Small businesses and power users in a home setting have begun to face challenges with managing large amounts of data. These are generated either as part of day-to-day business operations or backing up of multimedia files from phones / tablets / TV recordings etc. One option is to use a dedicated COTS (commercial off-the-shelf) NAS from a vendor such as Synology or QNAP. Sometimes, it is also necessary to have a file server that is much more flexible with respect to programs that can be run on it. This is where storage servers based on Microsoft's offerings or even units based on Linux distributions such as Red Hat and Ubuntu come into play. These servers can either be bought as an appliance or assembled in a DIY fashion. Today, we will be looking at a system based on the latter approach.

A DIY approach involves selection of an appropriate motherboard and a chassis to place it in. Depending on the requirements and motherboard characteristics, one can opt for ECC or ordinary RAM. The platform choice and the number of drives would dictate the PSU capacity. The file server being discussed today uses the ASRock C2750D4I mini-ITX motherboard in a U-NAS NSC 800 chassis. 8 GB of ECC DRAM and a 400 W PSU round up the barebones components. The table below lists the components of the system.

ASRock C2750D4I + U-NAS NSC-800
Form Factor 8-bay mini-tower / mITX motherboard
Platform Intel Avoton C2750
CPU Configuration 8C/8T Silvermont x86 Cores
4 MB L2, 20W TDP
2.4 GHz (Turbo: 2.6 GHz)
SoC SATA Ports 2x SATA III (for two hot-swap bays)
4x SATA II (for one OS drive)
Additional SATA Ports Marvell SE9172 (2x) (for two hot-swap bays)
Marvell SE9230 (4x) (for four hot-swap bays)
I/O Ports 3x USB 2.0
1x D-Sub
2x RJ-45 GbE LAN
1x RJ-45 IPMI LAN
1x COM1 Serial Port
Expansion Slots 1x PCIe 2.0 x8 (Unused)
Memory 2x 4GB DDR3-1333 ECC UDIMM
Samsung M391B5273DH0-YH9
Data Drives 8x OCZ Vector 128 GB
Chassis Dimensions 316mm x 254mm x 180mm
Power Supply 400W Internal PSU
Diskless Price (when built) USD 845

Evaluation Methodology

A file server can be used for multiple purposes, unlike a dedicated NAS. Evaluating a file server with our standard NAS testing methodology wouldn't do justice to the eventual use-cases and would tell only a part of the story to the reader. Hence, we adopt a hybrid approach in which the evaluation is divided into two parts - one, as a standalone computing system and another as a storage device on a network.

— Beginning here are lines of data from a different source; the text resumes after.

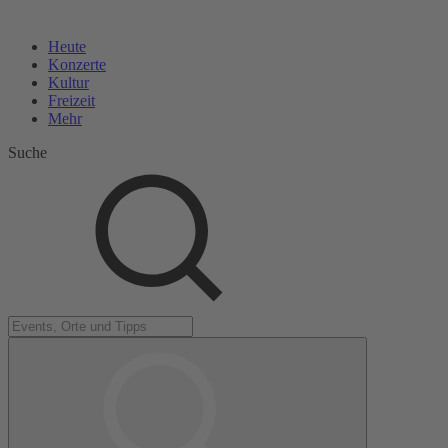
Heute
Konzerte
Kultur
Freizeit
Mehr
Suche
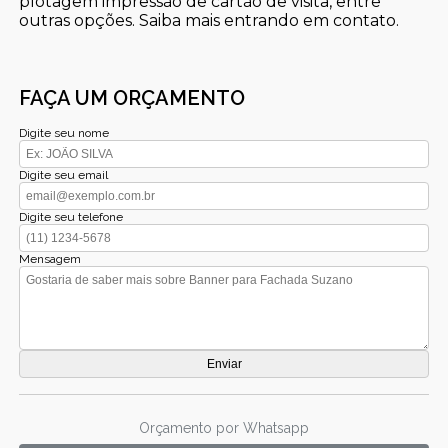
plotagem impressão de cartão de visita, entre
outras opções. Saiba mais entrando em contato.
FAÇA UM ORÇAMENTO
Digite seu nome
Digite seu email
Digite seu telefone
Mensagem
Orçamento por Whatsapp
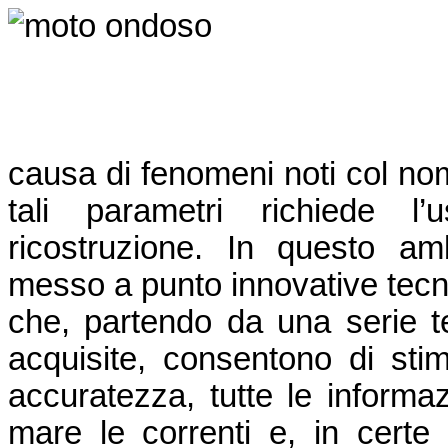
causa di fenomeni noti col nom
tali parametri richiede l
ricostruzione. In questo amb
messo a punto innovative tecni
che, partendo da una serie t
acquisite, consentono di sti
accuratezza, tutte le informaz
mare le correnti e, in certe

In order to get an idea of the performance of the file server as a standalone computing system, we boot up the unit with a USB key containing a Ubuntu-on-the-go installation. The drives in the bays are configured in a mdadm RAID-5 array. Selected benchmarks from the Phoronix Test Suite (i.e, those benchmarks relevant to the usage of a system as a file server) are processed after ensuring that any test utilizing local storage (disk benchmarks, in particular) point to the mdadm RAID-5 array. Usage of the Phoronix Test Suite allows readers to have comparison points for the file server against multiple systems (even those that haven't been benchmarked by us).

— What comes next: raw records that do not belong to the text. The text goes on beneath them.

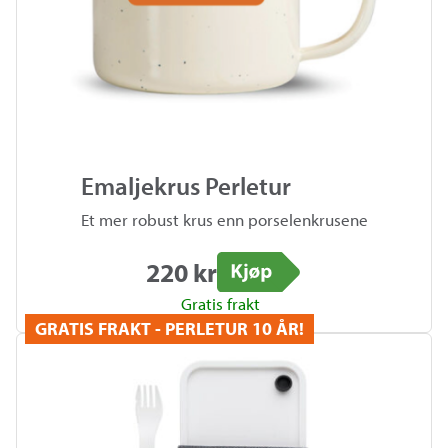
Emaljekrus Perletur
Et mer robust krus enn porselenkrusene
220 kr
Kjøp
Gratis frakt
GRATIS FRAKT - PERLETUR 10 ÅR!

As a storage device on a network, there are multiple ways to determine the performance. One option would be to repeat all our NAS benchmarks on the system, but that would be take too much time to process for a given system that we are already testing as a standalone computer. On the other hand, it is also important to look beyond numbers from artificial benchmarks and see how a system performs in terms of business metrics. SPEC SFS 2014 comes to our help here. The benchmark tool is best used for evaluation of SANs. However, it also helps us here to see the effectiveness of the file server as a storage node in a network. The SPEC SFS 2014 has been developed by the IOZone folks, and covers evaluation of the filer in specific application scenarios like the number of virtual machines that can be run off the filer, number of simultaneous databases, number of video streams that can be simultaneously recorded and the number of simultaneous software builds that can be processed.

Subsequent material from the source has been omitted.